Creative geniuses are self-motivated, independent, delighted by novelty, risk takers, tolerant of ambiguity, deeply involved in their work, avid readers, and world travelers.

These characteristics provide creative people with a very rich diet of stimulation, variety, and diverse situations. They are exposed to a steady stream of new opinions, languages, cultures, and attitudes. They see a much broader spectrum of society, people in general, and the world. They see the same challenge handled in many different ways, which opens up the mind to problem solving, lateral thinking, and innovation.

To stay on the path, I have two resources I'd recommend to you. One is my Success and Prosperity Blog on my website, and the other is my Power Prosperity Podcast. Both of these will help you stay ahead of the changing realities of our world.

There are many beliefs and opinions which we accept as truths and facts but which turn out to be false. How to clear our minds of this clutter and achieve that needed clarity of purpose and focus?

Stop applying labels to yourself. Every time you apply a label to yourself, you incrementally lower your IQ. Because once you brand yourself with a label you have created an identity for yourself. Once you create an identity for yourself - it's human nature that you will instinctively, impulsively, and unconsciously defend that identity.
And any time you are acting instinctively, impulsively and unconsciously, you have reduced your ability for rational and critical thought.
So technically you haven't actually lowered your IQ. But you have locked a portion of it into a vault you are unable to access. And if you can't access that intelligence, it's no better than not having it to begin with. Essentially, every time you decide to add another label to yourself, it's a voluntary lobotomy.

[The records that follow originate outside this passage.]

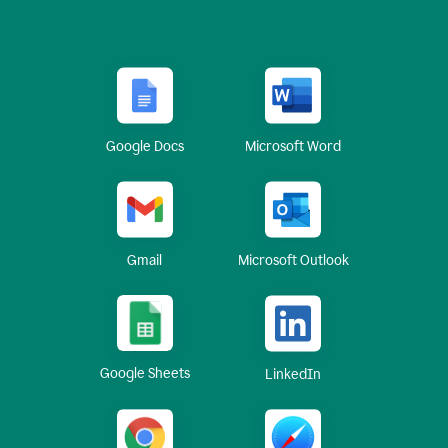
Google Docs
Microsoft Word
Gmail
Microsoft Outlook
Google Sheets
LinkedIn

It seems we did full circle and came back to questioning everything...

Leave off the labels and allow your critical thinking ability to evolve. Be willing to question the premise of everything. Including everything I say. Because nothing I say today is presented as fact or Truth with a capital 'T.' It's me sharing my own beliefs, based on the experiences I've gone through, and what I've been able to accomplish with the lessons learned from that experience. Whether it's this interview, my books, seminars or podcast, my objective is to share what's working, and not working in my own life, in order to provide insights for you.

Then the job is yours. You need to question the premise, process the information, and use critical thinking on how it applies or doesn't apply, to your own life. If you want to become prosperous, the best process isn't being born into a wealthy family, winning the lottery, cracking the stock market, finding investors, or even building a better mousetrap. The best process for manifesting prosperity for yourself and your company is using your abilities for critical thinking and discernment.